Des milliers de personnes menacées d’expulsion au Cameroun

Sommaire

En 1973, des centaines de familles ont acheté et mis en valeur des terres d’une superficie de 1 500 mètres carrés dans la zone Nkondo I Sise au quartier Bonapriso à Douala, la deuxième ville en population et la capitale économique du Cameroun. Le fils du vendeur de ces terres s’est présenté avec une citation directe pour la remettre aux habitant-e-s, leur exigeant de quitter leurs maisons alors que ces habitant-e-s sont détenteurs et détentrices de titres fonciers. Si rien n’est fait, des milliers de personnes vont se retrouver à la rue.

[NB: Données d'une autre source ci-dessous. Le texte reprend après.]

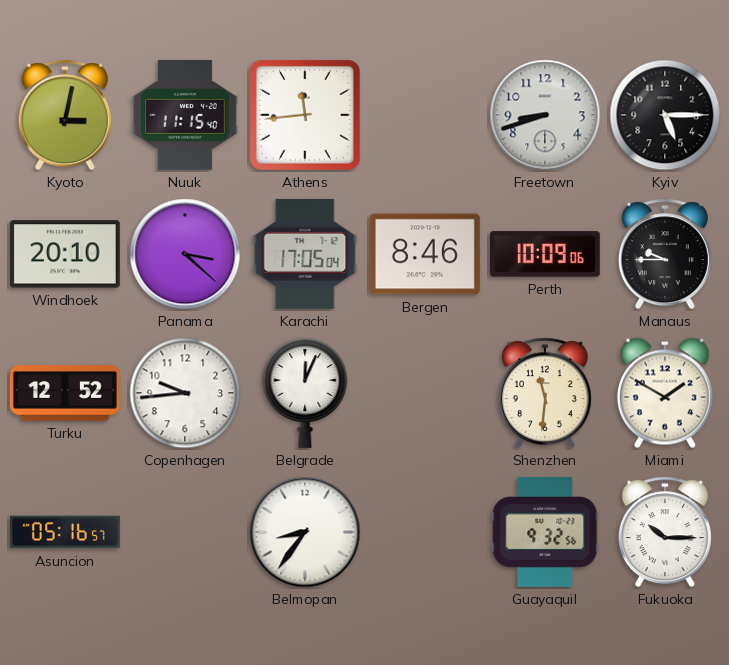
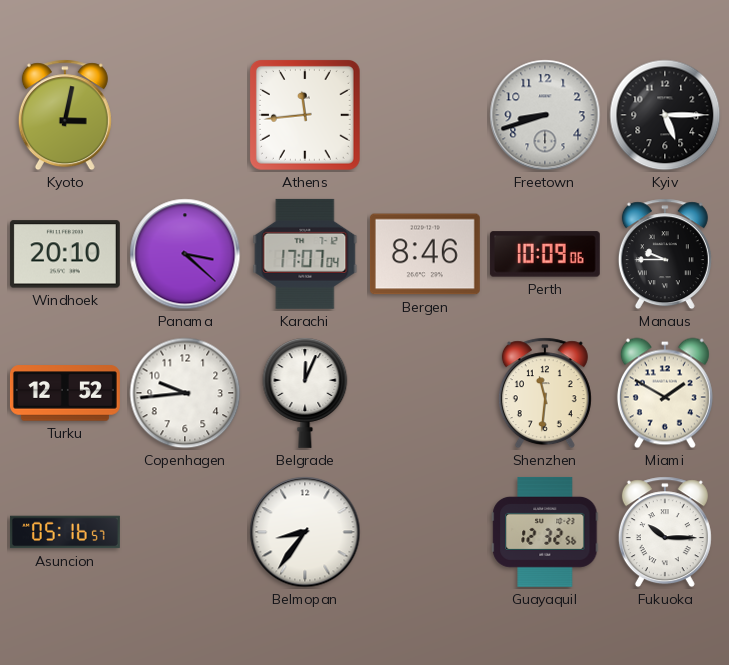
Nuuk: 11:15 -> none
Karachi: 17:05 -> 17:07
Guayaquil: 9:32 -> 12:32
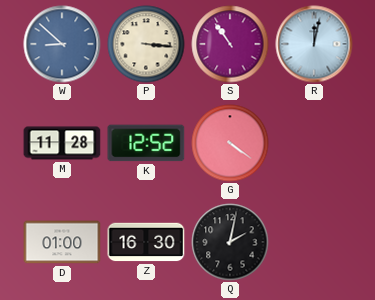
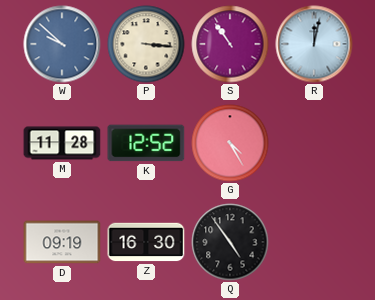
W: 8:52 -> 9:52
G: 4:21 -> 4:25
D: 01:00 -> 09:19
Q: 2:02 -> 4:54
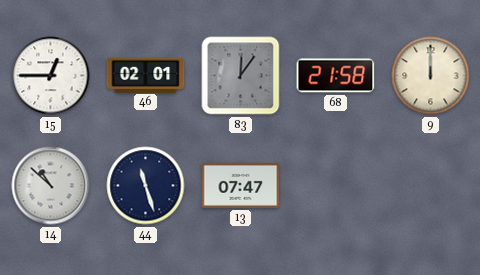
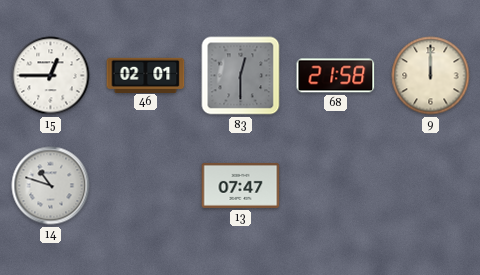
83: 12:06 -> 12:30
14: 10:52 -> 10:48
44: 11:27 -> none
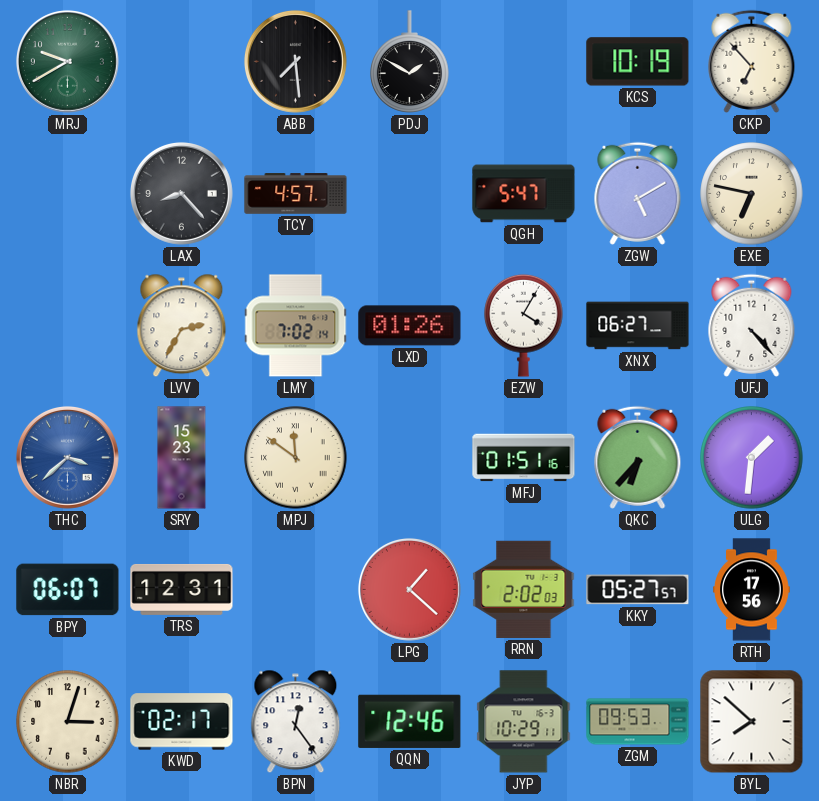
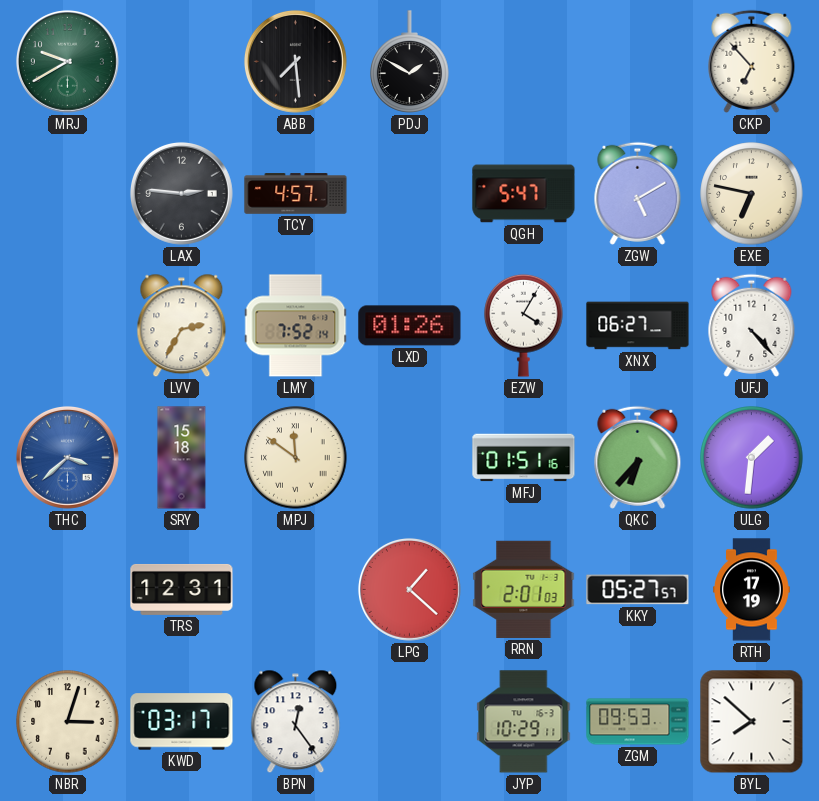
KCS: 10:19 -> none
LAX: 8:23 -> 2:46
LMY: 7:02 -> 7:52
SRY: 15:23 -> 15:18
BPY: 06:07 -> none
RRN: 2:02 -> 2:01
RTH: 17:56 -> 17:19
KWD: 02:17 -> 03:17
QQN: 12:46 -> none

Dans ce cas, le fils du vendeur et son géniteur remettent en cause les documents délivrés par les habitant-e-s. Cette situation embarrasse et inquiète les familles car on connait les combines et la partialité des juridictions, surtout dans les cas de litiges fonciers.

Malgré les protestations, les plaintes et les larmes des familles, les plaignants (le fils et le père) ne semblent pas lâcher prise car ils n’ont pas retiré la plainte. Si la loi et la justice ne sont pas respectées et les autorités n’interviennent pas, les habitations de Nkondo I au quartier Bonapriso seront certainement détruites, ce qui plongera des centaines de familles dans la détresse et la désolation.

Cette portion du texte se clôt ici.